What we missed entirely

Concurrency testing strategy

Plan A's test list (test_data_ingestion_repo.py — claim_job success/duplicate/wrong-state) is unit tests with mocked DB. They won't exercise the actual atomic-UPDATE-with-WHERE race. We need an integration test that fires two concurrent claim_job calls against a real Postgres and asserts exactly one wins. Without this, we ship pod-safety code without proving it works under contention.
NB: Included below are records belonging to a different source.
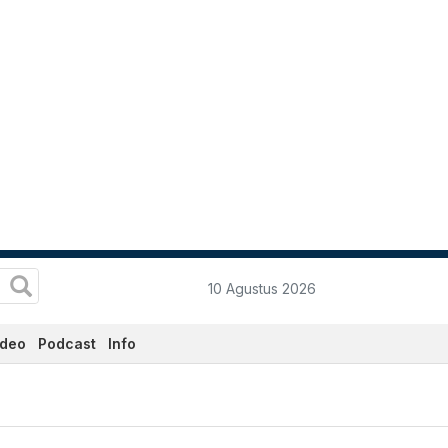
10 Agustus 2026
ideo
Podcast
Info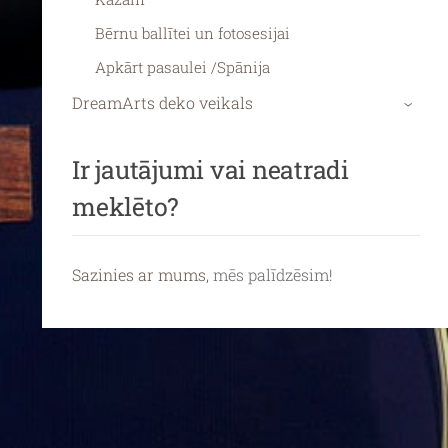
Bērnu ballītei un fotosesijai
Apkārt pasaulei /Spānija
DreamArts deko veikals
›
Ir jautājumi vai neatradi
meklēto?
Sazinies ar mums,
mēs palīdzēsim!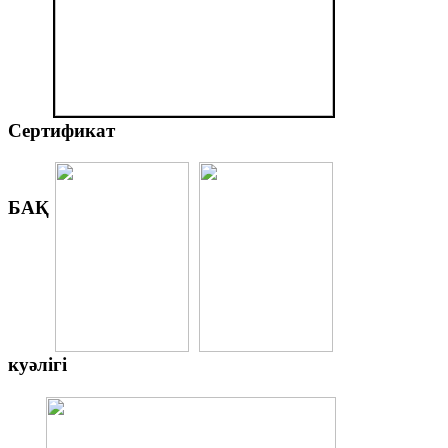
Сертификат
БАҚ
куәлігі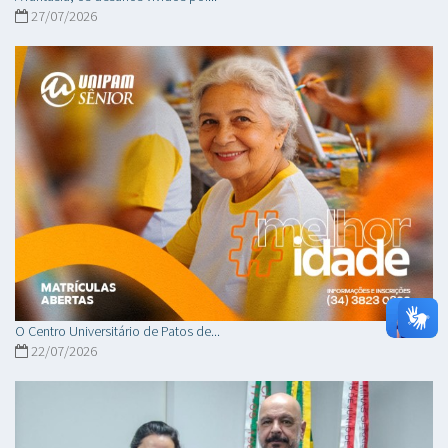
27/07/2026
O Centro Universitário de Patos de...
22/07/2026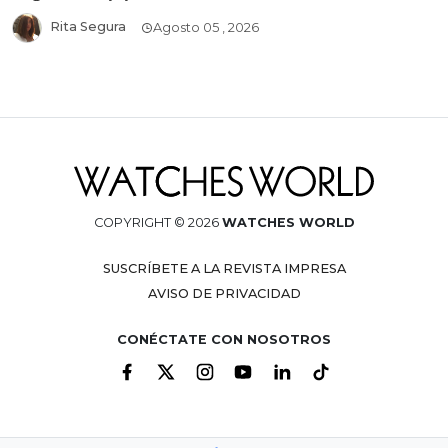
Rita Segura
Agosto 05 , 2026
COPYRIGHT © 2026
WATCHES WORLD
SUSCRÍBETE A LA REVISTA IMPRESA
AVISO DE PRIVACIDAD
CONÉCTATE CON NOSOTROS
Plan D should probably be deferred, not pre-committed

The reflexion doc framed "one writer per table" as the principled root-cause fix. But A's claim+is_current and B's auto-recalc may close 80% of the actual bug surface. Plan D is the most disruptive (frontend UX, batching, table-ownership refactor across all providers, aggregation job dedup) and deserves real production data on whether the remaining concurrency pain is worth that cost. The overview presents it as certain-to-ship; better to call it "deferred — measure first."

Worker-poll loop is absent

The reflexion doc explicitly mentioned SELECT … FOR UPDATE SKIP LOCKED workers. Our plans assume BackgroundTasks forever. With run_after and attempts added to the model (Plan A), we have the data shape for a real queue but no consumer. If we ever want retry-with-backoff or scheduled jobs, we need a poller. Worth at least a sentence in the overview about why we're deferring this.

Batching

Reflexion doc: 1k–5k row batches for CSV, 50–200 entry batches for emissions. None of A/B/C/D delivers this. As data volume grows, single-transaction iterations will hold long locks. Should be at least mentioned as Plan D scope or a separate plan.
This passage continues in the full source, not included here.